The integration of non-commutative geometry and Gauss-Bonnet corrections in an action and the study of their black hole responses can provide highly intriguing insights. Our primary motivation for this study is to understand the interplay of these two parameters on the geodesics of spacetime, including photon spheres and time-like orbits. In this study, we found that this integration, in its initial form, can limit the value of the Gauss-Bonnet parameter (α), creating a critical threshold beyond which changes in the non-commutative parameter (Ξ) become ineffective, and the structure can only manifest as a naked singularity.
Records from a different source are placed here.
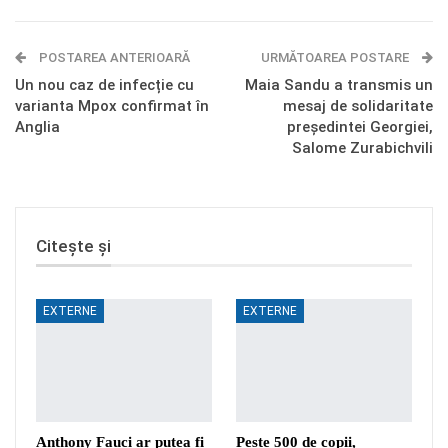
E-mail
Facebook Messenger
POSTAREA ANTERIOARĂ
Telegram
OK.ru
URMĂTOAREA POSTARE
Un nou caz de infecție cu
Maia Sandu a transmis un
varianta Mpox confirmat în
mesaj de solidaritate
Anglia
preşedintei Georgiei,
Salome Zurabichvili
Citește și
EXTERNE
EXTERNE
Anthony Fauci ar putea fi
Peste 500 de copii,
Furthermore, we found that using a more complex model, which includes additional factors such as a cloud of strings and linear charge, as a sample for studying spacetime geodesics, yield different and varied results. In this scenario, negative α values can also play a role, notably preserving the black hole form even with a super-extremal charge ($q>m$). For $\alpha >0.1$, the black hole mass parameter becomes significantly influential, with a critical mass below which the impact of other parameter changes is nullified. Interestingly, considering a more massive black hole, this high-mass state also maintains its black hole form within the super-extremal charge range. The existence of these two models led us to our main goal. By examining the temperature for these two cases, we find that both situations are suitable for studying the Weak Gravity Conjecture (WGC). Finally, based on the behavior of these two models, we will explain how the WGC acts as a logical solution and a protector for the WCCC.